-- Goal of the exercise --
Give the number of lines in the entries that contain "button". State only the count.

-- Data for analysis --
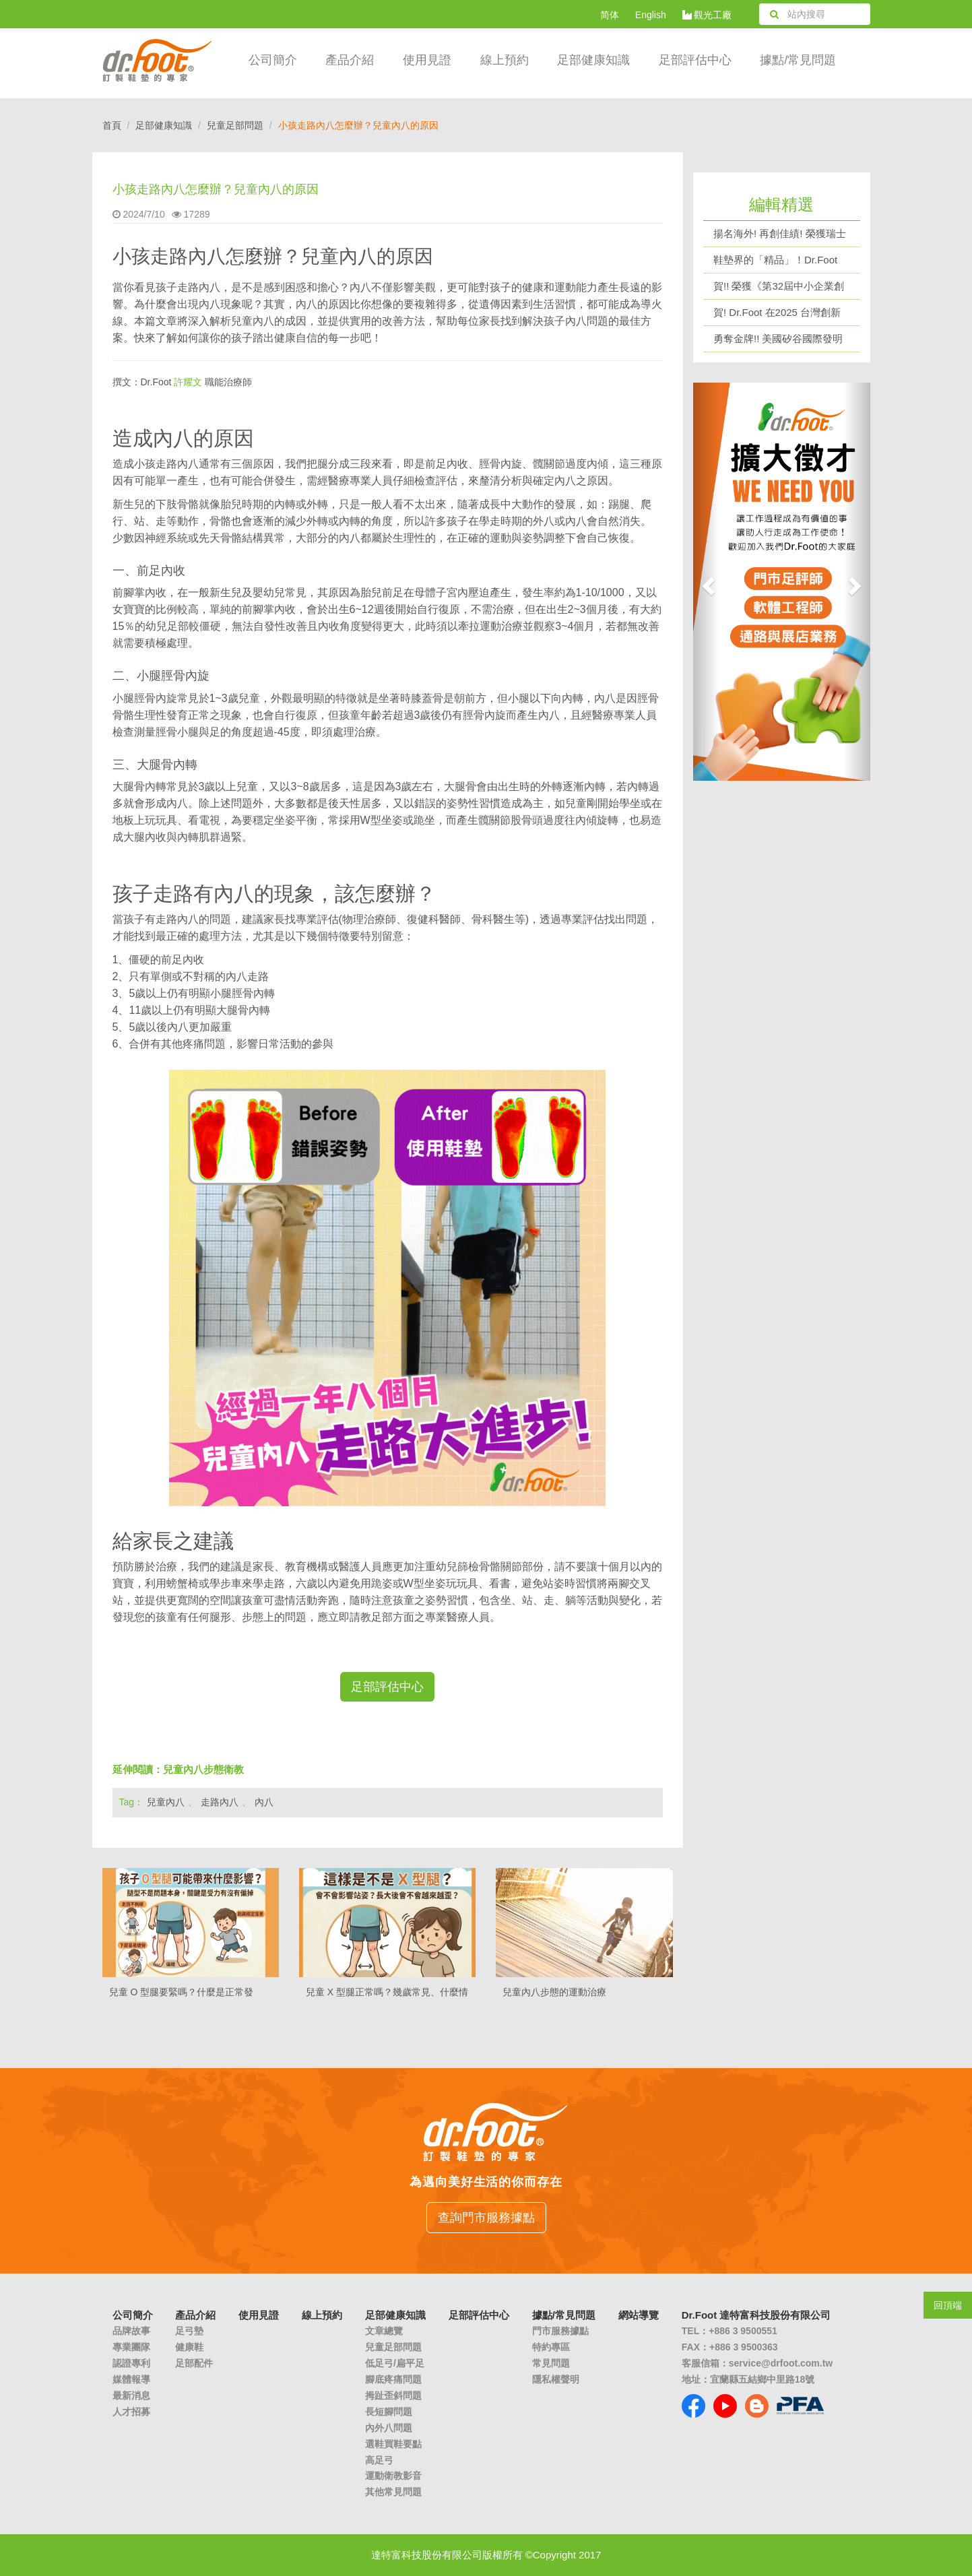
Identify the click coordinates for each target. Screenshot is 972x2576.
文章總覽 (384, 2330)
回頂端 (948, 2305)
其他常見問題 (393, 2491)
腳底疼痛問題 (393, 2379)
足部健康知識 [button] (593, 60)
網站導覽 (638, 2315)
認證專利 (131, 2363)
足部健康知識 (163, 125)
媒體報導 (131, 2379)
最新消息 (131, 2395)
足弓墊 (189, 2330)
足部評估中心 (695, 60)
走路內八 (219, 1802)
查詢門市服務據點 (486, 2217)
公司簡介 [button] (273, 60)
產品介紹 (349, 60)
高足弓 (379, 2460)
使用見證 (427, 60)
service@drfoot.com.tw (781, 2363)
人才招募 (131, 2411)
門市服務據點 (560, 2330)
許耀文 (188, 382)
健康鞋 (189, 2347)
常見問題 (551, 2363)
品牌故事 (131, 2330)
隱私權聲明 (555, 2379)
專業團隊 (131, 2347)
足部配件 (194, 2363)
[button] (706, 582)
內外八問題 (388, 2427)
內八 (264, 1802)
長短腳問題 (388, 2411)
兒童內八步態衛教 (203, 1769)
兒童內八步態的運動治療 (554, 1992)
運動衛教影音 (393, 2475)
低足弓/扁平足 (394, 2363)
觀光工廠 (707, 14)
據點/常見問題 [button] (798, 60)
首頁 (111, 125)
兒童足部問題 (235, 125)
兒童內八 (166, 1802)
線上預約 (504, 60)
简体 (609, 14)
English (650, 14)
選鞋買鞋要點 (393, 2444)
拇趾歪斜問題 (393, 2395)
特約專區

-- Problem solution --
4